A nativa da Flórida Beatrice Domond cresceu como a única garota andando de skate na sua cidade. Ela apareceu pela primeira vez no filme de 2014 da Supreme Cherry, de William Strobeck, e tem atraído atenção nacional nos últimos anos. Ela é a única garota do time de skate da Supreme, foi finalista no ano passado num curta de 90 segundo para o Uber por Mike Steinkamp, e até tem um trecho próprio no vídeo da Supreme de 2018, Blessed. Seu estilo único e positividade verdadeira renderam a ela patrocinadores como a Vans e Fucking Awesome – com muito mais coisa vindo em 2019.

Leticia Bufoni

Vinda de São Paulo, Brasil, Leticia Bufone, de 25 anos, há tempos é considerada uma das melhores skatistas do mundo. Em 2013, ela se tornou a única mulher a ganhar três medalhas de ouro no X Games do mesmo ano. E em 2015, ela ganhou atenção internacional como a primeira mulher a conquistar uma posição no time Nike Skateboarding. Ano passado, ela entrou na lista da Forbes de “Mulheres Mais Influentes nos Esportes em 2018” – e levou pra casa outra medalha de ouro de street skate feminino no X Games de 2018 na Noruega. Com as Olimpíadas 2020 chegando, Bufoni definitivamente é uma skatista para se ter em mente.

Allysha Le

Apesar de Allysha Le, a skatista de 22 anos patrocinada pela Dickies do sul da Califórnia, ter menos de 1,52 metro, a altura dela não é um indicador do tamanho de suas conquistas em 2018. Viajando pela América do Norte com sua equipe, Le competiu como semifinalista na Vans Park Series do ano passado, a grande turnê por pistas de skate do mundo para mulheres e homens. Le também apareceu no 30º vídeo da Transworld Skateboarding, Duets, a que ela fez alusão no Instagram com um belíssimo nosegrind.

Rachelle Vinberg

Rachelle Vinberg, 20 anos, vem ganhando tração no mundo do skate há anos. Mas, em 2018, ela solidificou sua presença como uma força internacional da cena do skate feminino com seu papel como Camille, a protagonista do filme Skate Kitchen de Crystal Moselle.

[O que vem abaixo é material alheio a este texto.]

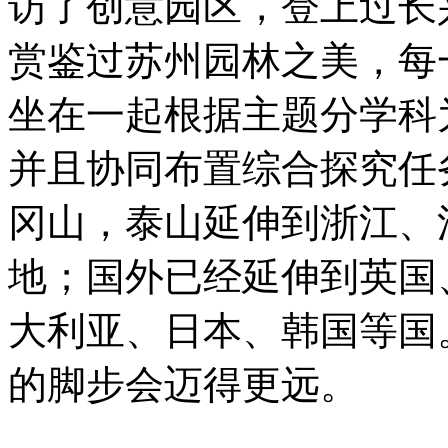
访了创意园区，登上过长
赏鉴过苏州园林之美，每
坐在一起根据主题分学科
并且协同布置综合探究任
冈山，泰山延伸到浙江、
地；国外已经延伸到英国
大利亚、日本、韩国等国
的脚步会迈得更远。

Vinberg foi descoberta numa pista de skate em Nova York enquanto conversava com Nina Moran, um colega skatista que também está no filme, por seu estilo e personalidade. E essa personalidade genuína – além da habilidade no skate em constante evolução de Vinberg – que a torna tão atraente. Ela não tem medo de ser ela mesma. Nas redes sociais, Vinberg nunca tem vergonha de se mostrar caindo ou errando uma manobra – e ela impressionou o mundo com seu retrato fiel e honesto do que significa ser uma garota no mundo do skate.